My Turn: Medicaid doesn’t provide enough to be called insurance
I am responding to the My Turn by Jay Smeltz (“Medicaid expansion is good for business,” Monitor editorial page, June 23) from my perspective as a small-business owner in New Hampshire.
The conversation about Medicaid expansion has been shaped by the acceptance of the false assumption that Medicaid is insurance. The old adage of, “if it is said or printed often enough, it must be true” seems to apply well here.
By definition, insurance means the equitable transfer of the risk of loss from one entity to another in exchange for payment. But Medicaid does not meet the cost of providing care for many physicians; it essentially does not cover overhead expenses. As a result, Medicaid is not equitable and therefore is really not insurance.
The truth is that this would be an expansion of subsidized charity with all of the legal trappings of a state and federal program. Expanded Medicaid will put a card in the pockets of more people that is supposed to signify “health insurance” and therefore coverage for treatment – coverage that relies on treating physicians’ participation in the expanded, subsidized charity program even though it does not meet their overhead and comes with strings attached.
This is how it really works: Some private-practice physicians accept involvement with Medicaid and others don’t.

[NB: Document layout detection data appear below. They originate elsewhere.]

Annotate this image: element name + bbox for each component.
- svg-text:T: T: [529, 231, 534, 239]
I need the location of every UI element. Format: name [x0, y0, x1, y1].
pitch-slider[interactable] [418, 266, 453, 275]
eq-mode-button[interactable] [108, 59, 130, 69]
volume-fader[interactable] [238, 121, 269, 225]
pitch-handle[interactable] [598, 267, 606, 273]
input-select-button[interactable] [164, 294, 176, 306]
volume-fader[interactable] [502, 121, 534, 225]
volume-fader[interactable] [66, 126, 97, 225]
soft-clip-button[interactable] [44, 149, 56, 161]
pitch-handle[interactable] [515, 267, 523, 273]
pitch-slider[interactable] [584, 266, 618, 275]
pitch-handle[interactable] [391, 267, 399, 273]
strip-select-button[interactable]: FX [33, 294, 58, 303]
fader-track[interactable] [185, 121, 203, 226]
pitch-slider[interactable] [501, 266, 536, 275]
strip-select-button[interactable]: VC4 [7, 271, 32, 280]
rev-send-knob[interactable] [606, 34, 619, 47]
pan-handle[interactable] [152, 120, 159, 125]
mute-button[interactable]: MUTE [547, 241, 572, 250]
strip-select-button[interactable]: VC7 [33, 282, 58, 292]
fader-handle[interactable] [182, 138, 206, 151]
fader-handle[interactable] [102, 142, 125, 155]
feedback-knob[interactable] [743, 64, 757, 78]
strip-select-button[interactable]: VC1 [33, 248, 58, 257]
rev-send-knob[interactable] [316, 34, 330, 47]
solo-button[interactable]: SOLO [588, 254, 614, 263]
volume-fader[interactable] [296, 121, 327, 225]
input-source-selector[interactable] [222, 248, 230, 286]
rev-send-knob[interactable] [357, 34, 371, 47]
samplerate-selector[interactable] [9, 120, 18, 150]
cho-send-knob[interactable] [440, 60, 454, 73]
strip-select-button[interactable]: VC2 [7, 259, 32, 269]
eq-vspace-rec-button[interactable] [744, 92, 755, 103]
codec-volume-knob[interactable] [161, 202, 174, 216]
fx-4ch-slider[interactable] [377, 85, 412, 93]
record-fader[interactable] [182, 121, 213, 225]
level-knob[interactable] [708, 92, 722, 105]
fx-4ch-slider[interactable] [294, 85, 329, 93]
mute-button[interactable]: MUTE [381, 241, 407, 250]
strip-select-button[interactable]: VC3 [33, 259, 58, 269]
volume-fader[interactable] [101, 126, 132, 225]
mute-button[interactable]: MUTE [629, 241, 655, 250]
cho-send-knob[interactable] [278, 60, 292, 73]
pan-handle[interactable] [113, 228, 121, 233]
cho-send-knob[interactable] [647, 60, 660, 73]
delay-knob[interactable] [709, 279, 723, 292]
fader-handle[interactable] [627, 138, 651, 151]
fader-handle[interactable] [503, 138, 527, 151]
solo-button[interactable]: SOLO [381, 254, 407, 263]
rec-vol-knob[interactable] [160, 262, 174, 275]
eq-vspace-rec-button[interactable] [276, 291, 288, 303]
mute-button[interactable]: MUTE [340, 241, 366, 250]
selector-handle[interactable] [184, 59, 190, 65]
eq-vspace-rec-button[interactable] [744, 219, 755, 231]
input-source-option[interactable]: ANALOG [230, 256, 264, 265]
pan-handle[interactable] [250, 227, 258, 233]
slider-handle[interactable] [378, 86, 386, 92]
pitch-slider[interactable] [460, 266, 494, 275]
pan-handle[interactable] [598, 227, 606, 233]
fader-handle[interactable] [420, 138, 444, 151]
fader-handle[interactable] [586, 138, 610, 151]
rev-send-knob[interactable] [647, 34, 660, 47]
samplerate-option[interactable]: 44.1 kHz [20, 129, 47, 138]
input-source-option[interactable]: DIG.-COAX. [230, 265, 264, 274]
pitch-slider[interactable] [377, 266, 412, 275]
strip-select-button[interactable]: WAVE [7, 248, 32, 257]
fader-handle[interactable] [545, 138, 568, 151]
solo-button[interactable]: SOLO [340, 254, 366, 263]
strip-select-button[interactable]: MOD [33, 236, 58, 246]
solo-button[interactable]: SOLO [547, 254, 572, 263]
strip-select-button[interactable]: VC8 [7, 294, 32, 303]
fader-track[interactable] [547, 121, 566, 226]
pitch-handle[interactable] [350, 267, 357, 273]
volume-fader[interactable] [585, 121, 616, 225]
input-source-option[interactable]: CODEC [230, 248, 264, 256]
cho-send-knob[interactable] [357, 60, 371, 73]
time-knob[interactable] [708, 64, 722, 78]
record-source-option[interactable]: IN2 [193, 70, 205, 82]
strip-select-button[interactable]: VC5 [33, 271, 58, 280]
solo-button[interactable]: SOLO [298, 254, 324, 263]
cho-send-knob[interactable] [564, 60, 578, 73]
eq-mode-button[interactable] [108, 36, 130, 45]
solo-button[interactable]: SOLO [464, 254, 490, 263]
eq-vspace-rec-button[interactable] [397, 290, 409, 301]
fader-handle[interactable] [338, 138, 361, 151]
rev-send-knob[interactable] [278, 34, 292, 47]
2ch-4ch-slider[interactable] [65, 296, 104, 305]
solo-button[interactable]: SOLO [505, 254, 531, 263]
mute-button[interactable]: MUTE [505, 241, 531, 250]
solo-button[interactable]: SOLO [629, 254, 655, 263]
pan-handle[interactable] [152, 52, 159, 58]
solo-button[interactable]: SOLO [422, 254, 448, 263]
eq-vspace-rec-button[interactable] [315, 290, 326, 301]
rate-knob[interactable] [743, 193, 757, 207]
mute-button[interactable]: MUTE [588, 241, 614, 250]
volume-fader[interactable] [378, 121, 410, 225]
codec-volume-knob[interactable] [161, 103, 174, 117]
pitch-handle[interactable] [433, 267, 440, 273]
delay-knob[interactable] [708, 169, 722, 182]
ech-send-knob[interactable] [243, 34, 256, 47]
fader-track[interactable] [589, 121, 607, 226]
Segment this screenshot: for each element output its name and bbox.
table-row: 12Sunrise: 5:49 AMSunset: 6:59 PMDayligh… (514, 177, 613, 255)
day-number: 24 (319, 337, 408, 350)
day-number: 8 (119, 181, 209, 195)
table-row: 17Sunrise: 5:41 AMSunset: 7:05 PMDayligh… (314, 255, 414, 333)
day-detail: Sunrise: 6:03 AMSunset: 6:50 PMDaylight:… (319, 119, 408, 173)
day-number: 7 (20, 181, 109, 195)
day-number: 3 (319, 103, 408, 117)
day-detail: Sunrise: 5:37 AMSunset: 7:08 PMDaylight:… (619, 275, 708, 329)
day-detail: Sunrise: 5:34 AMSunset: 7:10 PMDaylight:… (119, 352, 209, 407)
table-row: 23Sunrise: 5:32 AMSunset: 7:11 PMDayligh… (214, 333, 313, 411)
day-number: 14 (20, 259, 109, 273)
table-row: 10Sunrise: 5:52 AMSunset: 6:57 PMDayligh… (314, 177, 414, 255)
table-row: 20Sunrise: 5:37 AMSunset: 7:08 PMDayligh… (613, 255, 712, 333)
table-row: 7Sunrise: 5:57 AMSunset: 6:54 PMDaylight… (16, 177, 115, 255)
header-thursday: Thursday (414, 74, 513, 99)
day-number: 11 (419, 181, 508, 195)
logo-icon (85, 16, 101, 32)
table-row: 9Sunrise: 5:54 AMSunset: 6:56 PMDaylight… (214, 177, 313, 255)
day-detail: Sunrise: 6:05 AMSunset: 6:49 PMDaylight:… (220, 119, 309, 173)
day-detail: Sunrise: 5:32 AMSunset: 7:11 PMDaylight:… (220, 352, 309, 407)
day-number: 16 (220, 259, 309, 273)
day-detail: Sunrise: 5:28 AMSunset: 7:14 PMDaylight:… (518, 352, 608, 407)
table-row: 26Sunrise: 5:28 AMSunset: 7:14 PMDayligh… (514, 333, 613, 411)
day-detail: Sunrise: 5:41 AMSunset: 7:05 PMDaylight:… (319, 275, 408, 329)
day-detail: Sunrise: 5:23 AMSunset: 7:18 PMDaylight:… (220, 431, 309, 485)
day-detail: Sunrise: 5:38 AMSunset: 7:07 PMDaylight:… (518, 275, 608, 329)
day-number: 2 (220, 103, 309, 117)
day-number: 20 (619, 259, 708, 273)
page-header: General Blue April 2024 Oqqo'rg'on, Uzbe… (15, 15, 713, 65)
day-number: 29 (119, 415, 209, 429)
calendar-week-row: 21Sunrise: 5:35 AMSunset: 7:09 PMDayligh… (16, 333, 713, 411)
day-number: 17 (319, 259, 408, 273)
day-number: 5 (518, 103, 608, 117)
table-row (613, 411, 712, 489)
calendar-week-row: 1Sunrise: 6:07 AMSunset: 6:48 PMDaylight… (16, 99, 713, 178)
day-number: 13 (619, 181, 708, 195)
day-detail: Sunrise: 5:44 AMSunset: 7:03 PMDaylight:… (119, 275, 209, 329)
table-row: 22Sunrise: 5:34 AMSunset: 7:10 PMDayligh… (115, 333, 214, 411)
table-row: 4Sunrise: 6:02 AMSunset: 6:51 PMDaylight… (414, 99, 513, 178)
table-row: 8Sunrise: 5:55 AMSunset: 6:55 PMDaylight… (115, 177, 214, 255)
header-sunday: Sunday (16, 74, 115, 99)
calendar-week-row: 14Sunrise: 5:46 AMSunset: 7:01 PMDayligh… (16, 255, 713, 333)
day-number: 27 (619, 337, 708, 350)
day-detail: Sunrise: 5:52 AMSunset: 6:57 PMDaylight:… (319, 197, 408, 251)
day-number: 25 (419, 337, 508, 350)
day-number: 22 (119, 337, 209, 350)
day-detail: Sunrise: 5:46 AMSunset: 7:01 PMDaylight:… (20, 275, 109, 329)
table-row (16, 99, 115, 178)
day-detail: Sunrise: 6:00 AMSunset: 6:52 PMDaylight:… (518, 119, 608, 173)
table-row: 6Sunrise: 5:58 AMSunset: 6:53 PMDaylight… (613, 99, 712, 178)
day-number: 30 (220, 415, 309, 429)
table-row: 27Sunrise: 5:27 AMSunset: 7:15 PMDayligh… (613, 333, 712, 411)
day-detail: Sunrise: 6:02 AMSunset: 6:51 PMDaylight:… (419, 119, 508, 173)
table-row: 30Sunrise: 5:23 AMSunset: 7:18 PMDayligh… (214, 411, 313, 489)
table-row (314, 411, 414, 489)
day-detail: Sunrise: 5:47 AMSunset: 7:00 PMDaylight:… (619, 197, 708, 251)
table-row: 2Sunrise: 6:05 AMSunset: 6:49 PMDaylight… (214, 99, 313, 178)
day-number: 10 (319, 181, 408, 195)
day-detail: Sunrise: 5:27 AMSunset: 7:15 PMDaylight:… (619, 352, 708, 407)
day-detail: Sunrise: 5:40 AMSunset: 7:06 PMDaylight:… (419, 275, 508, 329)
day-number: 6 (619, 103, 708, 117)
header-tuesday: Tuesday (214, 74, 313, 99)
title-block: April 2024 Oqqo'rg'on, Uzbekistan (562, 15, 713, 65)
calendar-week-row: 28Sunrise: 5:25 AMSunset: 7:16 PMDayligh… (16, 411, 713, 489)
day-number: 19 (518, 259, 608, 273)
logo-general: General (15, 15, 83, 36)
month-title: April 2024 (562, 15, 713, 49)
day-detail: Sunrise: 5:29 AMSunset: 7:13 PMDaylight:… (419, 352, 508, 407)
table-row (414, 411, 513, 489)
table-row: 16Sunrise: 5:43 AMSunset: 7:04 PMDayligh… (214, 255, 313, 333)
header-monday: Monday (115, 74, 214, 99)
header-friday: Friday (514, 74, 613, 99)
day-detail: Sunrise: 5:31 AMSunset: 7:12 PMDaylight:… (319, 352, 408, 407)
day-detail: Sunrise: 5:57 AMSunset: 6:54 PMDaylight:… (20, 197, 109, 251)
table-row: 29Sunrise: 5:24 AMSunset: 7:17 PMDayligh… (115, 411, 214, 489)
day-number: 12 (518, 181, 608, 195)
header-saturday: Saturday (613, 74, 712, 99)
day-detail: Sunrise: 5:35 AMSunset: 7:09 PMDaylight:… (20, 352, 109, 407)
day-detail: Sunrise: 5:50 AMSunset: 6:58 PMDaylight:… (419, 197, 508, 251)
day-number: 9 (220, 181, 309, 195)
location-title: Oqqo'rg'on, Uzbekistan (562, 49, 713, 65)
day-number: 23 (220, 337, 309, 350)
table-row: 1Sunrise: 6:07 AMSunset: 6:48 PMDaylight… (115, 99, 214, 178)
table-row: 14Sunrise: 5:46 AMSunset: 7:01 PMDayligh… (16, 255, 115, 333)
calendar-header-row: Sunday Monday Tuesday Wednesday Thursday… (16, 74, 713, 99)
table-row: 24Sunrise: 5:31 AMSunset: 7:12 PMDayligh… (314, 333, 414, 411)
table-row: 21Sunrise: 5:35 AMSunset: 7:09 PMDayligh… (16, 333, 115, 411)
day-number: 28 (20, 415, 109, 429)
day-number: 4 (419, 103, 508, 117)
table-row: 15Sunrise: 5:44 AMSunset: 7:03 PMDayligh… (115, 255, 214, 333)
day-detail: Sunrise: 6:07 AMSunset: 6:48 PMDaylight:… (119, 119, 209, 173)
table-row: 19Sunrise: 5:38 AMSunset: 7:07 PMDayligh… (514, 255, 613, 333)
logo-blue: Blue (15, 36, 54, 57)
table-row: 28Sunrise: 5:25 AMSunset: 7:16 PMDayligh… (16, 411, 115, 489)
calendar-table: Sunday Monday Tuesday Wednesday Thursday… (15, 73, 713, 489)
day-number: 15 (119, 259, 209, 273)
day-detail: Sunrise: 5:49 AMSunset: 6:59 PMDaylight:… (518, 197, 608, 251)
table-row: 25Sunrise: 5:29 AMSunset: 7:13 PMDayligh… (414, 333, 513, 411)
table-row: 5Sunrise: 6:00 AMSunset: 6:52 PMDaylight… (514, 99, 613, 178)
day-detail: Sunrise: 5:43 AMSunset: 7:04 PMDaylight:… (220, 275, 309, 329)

Hospital-based and or owned physicians generally do take Medicaid because their employer, the hospital, usually participates in the program for various reasons. (Until recently, hospital employers have been getting federal money to further subsidize Medicaid and uninsured care as well as enjoying facility fees and potential tax advantages that are not available to private-practice physicians.)
A 1986 law requires hospitals to provide emergency services to anyone who needs them, regardless of their ability to pay. Hospital bylaws require even private-practice physicians to take emergency call and patient assignments, including Medicaid and nonpaying patients. Although the bylaws require private physicians to provide these services, they are not compensated for the work.
It’s no wonder that private physicians try to reduce their exposure to Medicaid and nonpaying patients, because it is unsustainable. It weakens the solvency of private practice businesses, and thus contributes to the trend of hospitals buying private practices – deals negotiated from a position of weakness for the private practice to the hospital’s position of strength.
If you think that this is a good idea, try to find examples when a consolidation of industry resulted in more choices, better quality, better service and reduced price.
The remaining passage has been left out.